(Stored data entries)
● ● ● ● ●
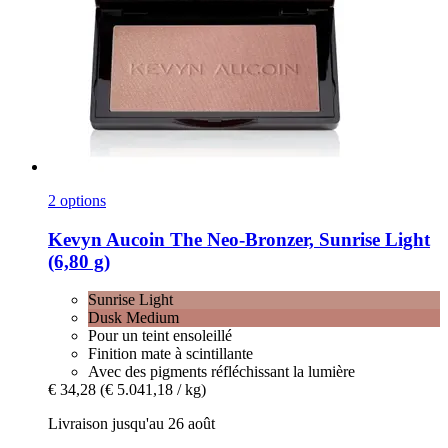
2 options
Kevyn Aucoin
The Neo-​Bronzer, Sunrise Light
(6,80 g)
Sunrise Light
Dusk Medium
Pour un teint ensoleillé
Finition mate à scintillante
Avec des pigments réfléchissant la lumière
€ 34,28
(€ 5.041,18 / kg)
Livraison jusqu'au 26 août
● ● ● ● ●
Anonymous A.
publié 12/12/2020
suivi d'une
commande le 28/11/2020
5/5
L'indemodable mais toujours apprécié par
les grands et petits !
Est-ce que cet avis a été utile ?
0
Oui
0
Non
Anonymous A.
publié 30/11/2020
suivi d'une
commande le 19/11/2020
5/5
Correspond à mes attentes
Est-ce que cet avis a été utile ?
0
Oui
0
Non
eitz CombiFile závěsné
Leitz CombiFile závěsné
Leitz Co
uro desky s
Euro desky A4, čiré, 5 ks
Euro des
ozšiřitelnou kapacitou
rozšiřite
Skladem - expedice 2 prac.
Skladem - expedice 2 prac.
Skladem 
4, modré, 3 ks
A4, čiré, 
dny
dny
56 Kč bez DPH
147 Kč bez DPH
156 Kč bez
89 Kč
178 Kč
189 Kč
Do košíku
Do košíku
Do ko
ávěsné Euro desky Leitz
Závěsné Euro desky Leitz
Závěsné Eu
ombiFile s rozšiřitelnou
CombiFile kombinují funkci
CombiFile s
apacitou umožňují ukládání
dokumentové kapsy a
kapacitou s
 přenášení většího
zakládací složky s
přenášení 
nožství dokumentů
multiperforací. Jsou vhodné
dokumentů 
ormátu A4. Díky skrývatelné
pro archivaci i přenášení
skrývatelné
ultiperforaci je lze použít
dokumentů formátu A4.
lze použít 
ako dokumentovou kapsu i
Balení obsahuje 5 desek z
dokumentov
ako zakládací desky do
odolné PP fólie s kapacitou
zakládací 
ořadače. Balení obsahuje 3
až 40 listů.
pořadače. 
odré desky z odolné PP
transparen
● ● ● ● ●
PROBLEM: Write out each line above that contains the word "přenášení".

YOUR SOLUTION:
 přenášení většího
přenášení 
pro archivaci i přenášení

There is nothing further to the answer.